11. Cluster Analysis

The next two chapters address classification issues from two varying perspectives. When considering groups of objects in a multivariate data set, two situations can arise. Given a data set containing measurements on individuals, in some cases we want to see if some natural groups or classes of individuals exist, and in other cases, we want to classify the individuals according to a set of existing groups. Cluster analysis develops tools and methods concerning the former case, that is, given a data matrix containing multivariate measurements on a large number of individuals (or objects), the objective is to build some natural subgroups or clusters of individuals. This is done by grouping individuals that are ``similar'' according to some appropriate criterion. Once the clusters are obtained, it is generally useful to describe each group using some descriptive tool from Chapters 1, 8 or 9 to create a better understanding of the differences that exist among the formulated groups.

Cluster analysis is applied in many fields such as the natural sciences, the medical sciences, economics, marketing, etc. In marketing, for instance, it is useful to build and describe the different segments of a market from a survey on potential consumers. An insurance company, on the other hand, might be interested in the distinction among classes of potential customers so that it can derive optimal prices for its services. Other examples are provided below.

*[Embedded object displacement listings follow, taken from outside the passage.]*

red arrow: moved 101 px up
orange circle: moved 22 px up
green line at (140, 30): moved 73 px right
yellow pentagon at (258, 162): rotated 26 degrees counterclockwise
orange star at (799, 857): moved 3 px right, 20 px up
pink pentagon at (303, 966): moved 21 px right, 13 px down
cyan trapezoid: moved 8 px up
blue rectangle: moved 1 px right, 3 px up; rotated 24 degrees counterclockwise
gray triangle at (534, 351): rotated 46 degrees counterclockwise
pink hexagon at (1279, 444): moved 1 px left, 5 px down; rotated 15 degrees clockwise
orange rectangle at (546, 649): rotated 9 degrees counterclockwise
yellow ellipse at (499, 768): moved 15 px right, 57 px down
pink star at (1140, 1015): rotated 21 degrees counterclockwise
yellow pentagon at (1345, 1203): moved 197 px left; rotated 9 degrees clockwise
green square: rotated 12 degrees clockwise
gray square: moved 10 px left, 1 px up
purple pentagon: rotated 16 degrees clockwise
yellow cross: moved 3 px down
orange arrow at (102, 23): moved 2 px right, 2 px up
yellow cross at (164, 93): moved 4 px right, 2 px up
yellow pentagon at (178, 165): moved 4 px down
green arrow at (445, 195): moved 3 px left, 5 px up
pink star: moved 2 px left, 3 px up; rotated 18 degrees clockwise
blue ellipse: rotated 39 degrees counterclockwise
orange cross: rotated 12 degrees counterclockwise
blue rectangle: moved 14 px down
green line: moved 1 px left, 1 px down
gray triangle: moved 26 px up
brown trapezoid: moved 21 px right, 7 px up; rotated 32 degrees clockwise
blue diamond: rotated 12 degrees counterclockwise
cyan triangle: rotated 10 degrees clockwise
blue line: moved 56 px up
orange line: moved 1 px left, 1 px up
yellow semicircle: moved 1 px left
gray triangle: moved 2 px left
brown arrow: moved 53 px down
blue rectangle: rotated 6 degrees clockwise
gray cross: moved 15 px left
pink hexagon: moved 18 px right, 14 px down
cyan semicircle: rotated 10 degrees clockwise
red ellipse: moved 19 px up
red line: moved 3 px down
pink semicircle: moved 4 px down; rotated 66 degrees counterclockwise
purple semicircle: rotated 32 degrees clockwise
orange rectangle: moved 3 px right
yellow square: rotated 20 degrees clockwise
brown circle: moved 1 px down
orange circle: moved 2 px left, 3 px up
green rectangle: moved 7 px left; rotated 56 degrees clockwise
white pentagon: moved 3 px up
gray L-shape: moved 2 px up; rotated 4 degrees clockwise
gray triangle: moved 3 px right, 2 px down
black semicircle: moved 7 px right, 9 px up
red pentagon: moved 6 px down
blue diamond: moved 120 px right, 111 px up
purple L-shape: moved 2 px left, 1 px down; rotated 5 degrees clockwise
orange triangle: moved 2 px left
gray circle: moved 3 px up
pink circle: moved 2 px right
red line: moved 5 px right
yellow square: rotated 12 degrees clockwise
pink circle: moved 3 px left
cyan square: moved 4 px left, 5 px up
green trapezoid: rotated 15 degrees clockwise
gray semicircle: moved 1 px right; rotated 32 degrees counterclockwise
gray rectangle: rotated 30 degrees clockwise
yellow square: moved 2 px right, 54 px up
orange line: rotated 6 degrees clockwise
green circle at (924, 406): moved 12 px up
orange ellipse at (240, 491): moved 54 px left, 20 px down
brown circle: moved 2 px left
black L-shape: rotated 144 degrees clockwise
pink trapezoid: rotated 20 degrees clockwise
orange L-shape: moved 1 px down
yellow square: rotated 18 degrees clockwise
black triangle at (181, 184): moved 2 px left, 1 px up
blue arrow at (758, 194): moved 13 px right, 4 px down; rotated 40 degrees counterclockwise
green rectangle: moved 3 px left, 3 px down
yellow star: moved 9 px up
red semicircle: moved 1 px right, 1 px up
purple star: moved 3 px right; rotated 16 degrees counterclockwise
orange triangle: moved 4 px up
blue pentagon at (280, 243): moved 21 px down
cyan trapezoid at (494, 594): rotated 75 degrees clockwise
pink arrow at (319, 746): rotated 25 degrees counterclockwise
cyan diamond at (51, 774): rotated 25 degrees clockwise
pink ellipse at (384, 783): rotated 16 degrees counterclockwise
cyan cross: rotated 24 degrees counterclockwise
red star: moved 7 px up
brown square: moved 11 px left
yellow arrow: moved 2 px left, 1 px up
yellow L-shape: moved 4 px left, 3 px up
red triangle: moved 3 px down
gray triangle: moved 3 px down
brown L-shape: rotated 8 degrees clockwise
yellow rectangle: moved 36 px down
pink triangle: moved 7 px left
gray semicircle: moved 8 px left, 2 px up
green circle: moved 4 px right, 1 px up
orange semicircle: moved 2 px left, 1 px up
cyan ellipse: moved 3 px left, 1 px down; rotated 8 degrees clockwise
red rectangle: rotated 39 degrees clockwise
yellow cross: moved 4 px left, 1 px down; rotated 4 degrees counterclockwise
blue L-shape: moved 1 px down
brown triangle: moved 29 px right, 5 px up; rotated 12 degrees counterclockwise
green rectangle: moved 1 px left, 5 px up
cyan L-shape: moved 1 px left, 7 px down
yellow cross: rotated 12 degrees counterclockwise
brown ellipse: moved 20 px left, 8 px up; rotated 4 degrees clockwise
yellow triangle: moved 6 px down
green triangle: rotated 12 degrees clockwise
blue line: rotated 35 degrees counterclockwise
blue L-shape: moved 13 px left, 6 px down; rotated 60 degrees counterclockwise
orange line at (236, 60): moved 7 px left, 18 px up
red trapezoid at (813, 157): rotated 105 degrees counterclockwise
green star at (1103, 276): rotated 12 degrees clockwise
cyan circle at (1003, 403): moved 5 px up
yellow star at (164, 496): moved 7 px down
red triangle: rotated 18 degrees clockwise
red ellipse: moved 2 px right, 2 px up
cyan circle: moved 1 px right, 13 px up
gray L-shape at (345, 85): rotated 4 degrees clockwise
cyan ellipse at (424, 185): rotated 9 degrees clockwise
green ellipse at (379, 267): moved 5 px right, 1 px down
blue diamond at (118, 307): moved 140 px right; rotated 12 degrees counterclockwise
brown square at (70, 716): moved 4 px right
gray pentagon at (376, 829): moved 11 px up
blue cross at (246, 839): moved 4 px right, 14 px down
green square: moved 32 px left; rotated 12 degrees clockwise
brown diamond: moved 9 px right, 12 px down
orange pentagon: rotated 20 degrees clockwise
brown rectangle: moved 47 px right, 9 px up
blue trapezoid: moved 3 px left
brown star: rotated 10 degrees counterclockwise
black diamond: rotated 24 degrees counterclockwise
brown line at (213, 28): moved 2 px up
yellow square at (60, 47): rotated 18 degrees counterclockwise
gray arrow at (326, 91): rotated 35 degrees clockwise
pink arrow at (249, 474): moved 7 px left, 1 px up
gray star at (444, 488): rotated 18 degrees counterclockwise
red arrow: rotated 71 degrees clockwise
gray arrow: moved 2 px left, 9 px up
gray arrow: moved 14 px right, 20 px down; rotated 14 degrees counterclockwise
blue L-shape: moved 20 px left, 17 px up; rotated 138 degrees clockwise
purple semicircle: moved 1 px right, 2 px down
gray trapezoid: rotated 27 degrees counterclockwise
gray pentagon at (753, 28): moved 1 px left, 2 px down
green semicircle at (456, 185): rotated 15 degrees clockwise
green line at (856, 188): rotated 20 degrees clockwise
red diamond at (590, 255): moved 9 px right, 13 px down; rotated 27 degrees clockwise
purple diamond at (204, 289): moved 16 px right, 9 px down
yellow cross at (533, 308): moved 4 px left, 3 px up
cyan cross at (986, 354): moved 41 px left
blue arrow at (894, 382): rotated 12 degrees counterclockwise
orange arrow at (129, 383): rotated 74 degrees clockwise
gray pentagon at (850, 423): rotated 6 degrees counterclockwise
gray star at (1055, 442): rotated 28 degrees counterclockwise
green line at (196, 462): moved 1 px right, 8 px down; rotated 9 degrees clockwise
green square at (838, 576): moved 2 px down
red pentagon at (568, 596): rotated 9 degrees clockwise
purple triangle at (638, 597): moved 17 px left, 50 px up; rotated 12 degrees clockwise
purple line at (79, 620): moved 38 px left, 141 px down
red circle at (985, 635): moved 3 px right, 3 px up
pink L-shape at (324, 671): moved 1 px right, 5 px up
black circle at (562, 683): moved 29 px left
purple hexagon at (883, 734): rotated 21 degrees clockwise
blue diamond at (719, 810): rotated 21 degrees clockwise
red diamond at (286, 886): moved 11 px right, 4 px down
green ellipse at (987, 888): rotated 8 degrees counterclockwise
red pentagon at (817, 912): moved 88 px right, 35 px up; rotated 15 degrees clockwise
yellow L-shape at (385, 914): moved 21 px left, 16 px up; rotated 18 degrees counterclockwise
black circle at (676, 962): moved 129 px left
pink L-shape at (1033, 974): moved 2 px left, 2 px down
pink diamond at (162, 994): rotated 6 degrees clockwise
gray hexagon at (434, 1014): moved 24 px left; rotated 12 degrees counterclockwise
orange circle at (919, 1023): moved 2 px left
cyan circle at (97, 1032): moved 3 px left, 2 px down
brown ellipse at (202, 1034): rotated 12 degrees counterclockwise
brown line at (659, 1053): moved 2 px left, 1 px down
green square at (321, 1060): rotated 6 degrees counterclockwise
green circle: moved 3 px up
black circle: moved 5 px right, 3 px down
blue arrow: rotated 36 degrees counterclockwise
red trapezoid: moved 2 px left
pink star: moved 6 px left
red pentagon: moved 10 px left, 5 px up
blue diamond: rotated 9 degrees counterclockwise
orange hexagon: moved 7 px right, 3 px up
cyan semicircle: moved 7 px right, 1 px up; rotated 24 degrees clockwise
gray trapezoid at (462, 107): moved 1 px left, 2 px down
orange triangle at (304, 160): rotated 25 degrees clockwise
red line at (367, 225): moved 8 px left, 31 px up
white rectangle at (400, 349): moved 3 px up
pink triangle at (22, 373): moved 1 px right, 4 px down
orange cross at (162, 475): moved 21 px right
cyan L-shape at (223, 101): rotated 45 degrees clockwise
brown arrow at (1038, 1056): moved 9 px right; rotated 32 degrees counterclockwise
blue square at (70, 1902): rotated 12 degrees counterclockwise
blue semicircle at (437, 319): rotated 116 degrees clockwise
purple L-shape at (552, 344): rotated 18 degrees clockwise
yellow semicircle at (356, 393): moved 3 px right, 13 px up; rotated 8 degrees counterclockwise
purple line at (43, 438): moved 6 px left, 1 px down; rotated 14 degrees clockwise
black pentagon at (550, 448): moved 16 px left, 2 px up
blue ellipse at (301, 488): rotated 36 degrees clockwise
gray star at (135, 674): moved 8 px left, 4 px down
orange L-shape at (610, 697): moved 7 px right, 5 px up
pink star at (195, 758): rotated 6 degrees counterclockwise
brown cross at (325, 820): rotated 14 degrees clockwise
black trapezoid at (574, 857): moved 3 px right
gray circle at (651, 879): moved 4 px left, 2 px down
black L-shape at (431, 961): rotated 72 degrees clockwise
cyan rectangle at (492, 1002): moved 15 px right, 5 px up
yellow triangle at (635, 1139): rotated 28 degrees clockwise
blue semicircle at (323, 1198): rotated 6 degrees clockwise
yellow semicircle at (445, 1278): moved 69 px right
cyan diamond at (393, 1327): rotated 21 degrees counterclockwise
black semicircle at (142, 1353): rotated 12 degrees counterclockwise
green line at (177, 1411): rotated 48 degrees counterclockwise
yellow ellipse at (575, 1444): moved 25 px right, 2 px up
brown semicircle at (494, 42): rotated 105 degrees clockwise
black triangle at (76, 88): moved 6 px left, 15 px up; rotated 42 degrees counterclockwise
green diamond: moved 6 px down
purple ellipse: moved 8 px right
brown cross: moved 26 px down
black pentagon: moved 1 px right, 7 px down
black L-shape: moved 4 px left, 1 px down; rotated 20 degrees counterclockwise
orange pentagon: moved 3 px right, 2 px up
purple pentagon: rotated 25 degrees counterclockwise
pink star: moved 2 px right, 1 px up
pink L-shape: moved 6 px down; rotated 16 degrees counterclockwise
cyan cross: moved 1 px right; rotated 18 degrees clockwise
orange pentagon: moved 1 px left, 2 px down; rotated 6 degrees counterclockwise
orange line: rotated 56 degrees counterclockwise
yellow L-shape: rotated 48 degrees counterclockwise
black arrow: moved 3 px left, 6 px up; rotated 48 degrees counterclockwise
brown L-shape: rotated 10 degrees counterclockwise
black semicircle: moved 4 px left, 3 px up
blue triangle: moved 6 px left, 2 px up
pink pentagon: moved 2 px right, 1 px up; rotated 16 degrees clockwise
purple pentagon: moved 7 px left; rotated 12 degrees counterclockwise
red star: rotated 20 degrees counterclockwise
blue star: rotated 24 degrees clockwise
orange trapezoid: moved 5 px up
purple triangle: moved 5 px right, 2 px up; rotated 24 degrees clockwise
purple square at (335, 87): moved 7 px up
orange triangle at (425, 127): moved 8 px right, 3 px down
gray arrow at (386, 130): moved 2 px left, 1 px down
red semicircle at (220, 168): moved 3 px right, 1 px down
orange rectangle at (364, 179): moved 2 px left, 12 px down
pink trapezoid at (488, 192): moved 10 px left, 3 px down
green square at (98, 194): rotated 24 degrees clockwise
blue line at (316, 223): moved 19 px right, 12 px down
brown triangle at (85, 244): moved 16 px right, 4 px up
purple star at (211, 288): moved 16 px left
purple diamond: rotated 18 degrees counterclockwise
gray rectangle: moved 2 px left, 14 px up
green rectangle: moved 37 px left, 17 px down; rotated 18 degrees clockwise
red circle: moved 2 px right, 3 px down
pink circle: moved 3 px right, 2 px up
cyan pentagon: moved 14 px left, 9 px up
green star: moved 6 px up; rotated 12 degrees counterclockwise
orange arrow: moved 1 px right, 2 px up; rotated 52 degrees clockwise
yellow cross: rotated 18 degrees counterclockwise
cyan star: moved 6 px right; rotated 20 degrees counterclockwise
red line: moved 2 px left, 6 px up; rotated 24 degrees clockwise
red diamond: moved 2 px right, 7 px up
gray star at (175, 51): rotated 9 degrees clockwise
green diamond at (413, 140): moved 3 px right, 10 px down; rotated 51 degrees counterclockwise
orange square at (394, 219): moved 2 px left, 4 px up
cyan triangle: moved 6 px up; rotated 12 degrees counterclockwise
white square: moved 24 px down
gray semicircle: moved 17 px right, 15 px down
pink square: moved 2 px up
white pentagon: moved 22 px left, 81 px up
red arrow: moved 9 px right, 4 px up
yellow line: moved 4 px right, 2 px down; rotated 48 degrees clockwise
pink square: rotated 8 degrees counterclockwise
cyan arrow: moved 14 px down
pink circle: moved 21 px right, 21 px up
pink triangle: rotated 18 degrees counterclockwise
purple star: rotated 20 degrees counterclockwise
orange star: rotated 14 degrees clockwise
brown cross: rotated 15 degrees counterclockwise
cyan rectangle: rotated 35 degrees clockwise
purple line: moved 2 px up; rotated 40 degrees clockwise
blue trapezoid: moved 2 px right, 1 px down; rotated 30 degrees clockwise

Discriminant analysis presented in Chapter 12 addresses the other issue of classification. It focuses on situations where the different groups are known a priori. Decision rules are provided in classifying a multivariate observation into one of the known groups.

Section 11.1 states the problem of cluster analysis where the criterion chosen to measure the similarity among objects clearly plays an important role. Section 11.2 shows how to precisely measure the proximity between objects. Finally, Section 11.3 provides some algorithms. We will concentrate on hierarchical algorithms only where the number of clusters is not known in advance.